File-based encoding enables a new have introduced in Android 7.0 called Direct Boot. Direct Boot allows encrypted devices to boot uncoiled to the interlock screen. previously, on code devices using full-disk encoding ( FDE ), users needed to provide credentials before any data could be accessed, preventing the earphone from performing all but the most basic of operations. For example, alarms could not operate, handiness services were unavailable, and phones could not receive calls but were limited to only basic hand brake dialer operations.

With the introduction of file-based encoding ( FBE ) and newfangled APIs to make applications aware of encoding, it is possible for these apps to operate within a limited context. This can happen before users have provided their credentials while still protecting private user information .
On an FBE-enabled device, each drug user of the device has two storehouse locations available to applications :

  • Credential Encrypted (CE) storage, which is the default storage location
    and only available after the user has unlocked the device.
  • Device Encrypted (DE) storage, which is a storage location available both
    during Direct Boot mode and after the user has unlocked the device.

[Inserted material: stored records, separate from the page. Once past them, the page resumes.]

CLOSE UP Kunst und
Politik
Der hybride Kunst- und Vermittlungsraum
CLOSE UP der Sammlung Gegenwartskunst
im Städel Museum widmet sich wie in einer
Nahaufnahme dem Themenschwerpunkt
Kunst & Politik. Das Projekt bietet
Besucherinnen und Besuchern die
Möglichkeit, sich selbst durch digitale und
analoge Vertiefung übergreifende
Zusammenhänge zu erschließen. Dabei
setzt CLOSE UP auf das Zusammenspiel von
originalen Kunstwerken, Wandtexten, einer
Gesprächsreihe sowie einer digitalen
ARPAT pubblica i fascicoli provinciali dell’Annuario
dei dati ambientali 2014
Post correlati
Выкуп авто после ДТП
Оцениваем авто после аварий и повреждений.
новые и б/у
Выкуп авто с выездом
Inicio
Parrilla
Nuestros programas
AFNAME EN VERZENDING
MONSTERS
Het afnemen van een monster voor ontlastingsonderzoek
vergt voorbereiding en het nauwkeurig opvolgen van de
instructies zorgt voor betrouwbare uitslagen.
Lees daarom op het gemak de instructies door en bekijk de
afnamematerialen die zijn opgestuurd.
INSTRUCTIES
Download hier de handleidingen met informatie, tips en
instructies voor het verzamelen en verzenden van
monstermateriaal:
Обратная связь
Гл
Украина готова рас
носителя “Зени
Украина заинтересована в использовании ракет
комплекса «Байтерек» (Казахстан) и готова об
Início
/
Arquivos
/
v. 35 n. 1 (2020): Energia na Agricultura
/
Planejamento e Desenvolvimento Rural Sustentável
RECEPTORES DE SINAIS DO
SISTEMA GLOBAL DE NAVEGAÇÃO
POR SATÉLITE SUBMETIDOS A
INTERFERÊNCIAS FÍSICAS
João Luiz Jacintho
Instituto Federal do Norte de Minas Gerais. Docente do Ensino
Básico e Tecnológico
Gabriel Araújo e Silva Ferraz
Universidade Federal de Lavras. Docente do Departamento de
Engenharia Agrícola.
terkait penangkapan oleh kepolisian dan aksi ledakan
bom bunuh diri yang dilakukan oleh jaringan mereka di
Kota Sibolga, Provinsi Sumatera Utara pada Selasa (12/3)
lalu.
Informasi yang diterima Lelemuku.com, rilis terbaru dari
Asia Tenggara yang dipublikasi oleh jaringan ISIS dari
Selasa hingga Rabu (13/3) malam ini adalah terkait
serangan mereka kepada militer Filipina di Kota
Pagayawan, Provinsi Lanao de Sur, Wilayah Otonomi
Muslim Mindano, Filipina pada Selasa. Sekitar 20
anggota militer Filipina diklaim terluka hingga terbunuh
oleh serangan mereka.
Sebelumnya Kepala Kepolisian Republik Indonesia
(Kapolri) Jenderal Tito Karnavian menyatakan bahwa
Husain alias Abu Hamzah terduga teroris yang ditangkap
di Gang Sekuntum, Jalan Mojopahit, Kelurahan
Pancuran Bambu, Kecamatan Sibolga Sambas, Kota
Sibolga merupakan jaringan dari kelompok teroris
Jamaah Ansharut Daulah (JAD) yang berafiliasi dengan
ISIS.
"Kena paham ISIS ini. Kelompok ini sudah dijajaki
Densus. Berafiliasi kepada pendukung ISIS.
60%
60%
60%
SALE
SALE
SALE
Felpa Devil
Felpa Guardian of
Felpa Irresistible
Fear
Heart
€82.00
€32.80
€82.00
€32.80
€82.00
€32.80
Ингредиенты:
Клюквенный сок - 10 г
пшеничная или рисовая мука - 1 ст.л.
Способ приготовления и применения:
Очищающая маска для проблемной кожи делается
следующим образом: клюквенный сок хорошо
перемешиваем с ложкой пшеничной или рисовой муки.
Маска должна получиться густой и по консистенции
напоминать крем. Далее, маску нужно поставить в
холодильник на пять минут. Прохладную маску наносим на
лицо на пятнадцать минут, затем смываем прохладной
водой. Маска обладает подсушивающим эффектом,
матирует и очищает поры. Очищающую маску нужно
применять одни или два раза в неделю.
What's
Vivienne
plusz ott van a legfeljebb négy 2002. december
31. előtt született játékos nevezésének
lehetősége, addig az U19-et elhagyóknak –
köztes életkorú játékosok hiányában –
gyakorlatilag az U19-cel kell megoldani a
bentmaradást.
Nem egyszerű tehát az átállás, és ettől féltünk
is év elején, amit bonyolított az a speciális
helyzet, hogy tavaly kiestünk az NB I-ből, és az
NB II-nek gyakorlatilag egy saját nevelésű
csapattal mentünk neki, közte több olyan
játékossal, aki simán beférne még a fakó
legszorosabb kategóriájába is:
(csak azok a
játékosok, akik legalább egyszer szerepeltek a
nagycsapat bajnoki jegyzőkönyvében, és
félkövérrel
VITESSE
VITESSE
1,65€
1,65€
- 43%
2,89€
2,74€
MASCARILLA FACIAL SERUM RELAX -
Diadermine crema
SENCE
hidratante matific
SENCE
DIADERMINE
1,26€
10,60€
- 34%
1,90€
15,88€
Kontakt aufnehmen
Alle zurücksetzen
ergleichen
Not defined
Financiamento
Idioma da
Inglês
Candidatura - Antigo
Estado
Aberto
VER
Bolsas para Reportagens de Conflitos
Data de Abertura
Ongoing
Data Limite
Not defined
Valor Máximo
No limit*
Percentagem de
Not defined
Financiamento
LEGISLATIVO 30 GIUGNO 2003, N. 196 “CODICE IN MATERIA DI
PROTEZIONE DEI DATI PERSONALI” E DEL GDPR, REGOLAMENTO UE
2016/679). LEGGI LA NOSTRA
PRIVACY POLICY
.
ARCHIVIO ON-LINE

This separation makes sour profiles more secure because it allows more than one exploiter to be protected at a time as the encoding is no longer based entirely on a kick time password .
The Direct Boot API allows encryption-aware applications to access each of these areas. There are changes to the application lifecycle to accommodate the motivation to notify applications when a exploiter ’ south CE repositing is unlocked in reaction to foremost enter credentials at the lock screen, or in the case of work profile providing a work challenge. Devices running Android 7.0 must support these new APIs and lifecycles careless of whether or not they implement FBE. Although, without FBE, DE and CE repositing will always be in the unlock submit .
A complete implementation of file-based encoding on the Ext4 and F2FS file systems is provided in the Android Open Source Project ( AOSP ) and needs only be enabled on devices that meet the requirements. Manufacturers electing to use FBE may wish to explore ways of optimizing the feature based on the organization on chip ( SoC ) used .
All the necessary packages in AOSP have been updated to be direct-boot aware. however, where device manufacturers use customize versions of these apps, they will want to ensure at a minimal there are direct-boot mindful packages providing the pursuit services :

  • Telephony Services and Dialer
  • Input method for entering passwords into the lock screen

Examples and source

Android provides a reference implementation of file-based encoding, in which vold ( system/vold ) provides the functionality for managing memory devices and volumes on Android. The accession of FBE provides vold with several new commands to support winder management for the CE and DE keys of multiple users. In addition to the core changes to use the file-based encoding capabilities in kernel, many organization packages including the lockscreen and the SystemUI have been modified to support the FBE and Direct Boot features. These include :

  • AOSP Dialer (packages/apps/Dialer)
  • Desk Clock (packages/apps/DeskClock)
  • LatinIME (packages/inputmethods/LatinIME)*
  • Settings App (packages/apps/Settings)*
  • SystemUI (frameworks/base/packages/SystemUI)*

* System applications that use the defaultToDeviceProtectedStorage manifest attribute
More examples of applications and services that are encoding mindful can be found by running the command mangrep directBootAware in the frameworks or packages directory of the AOSP source tree .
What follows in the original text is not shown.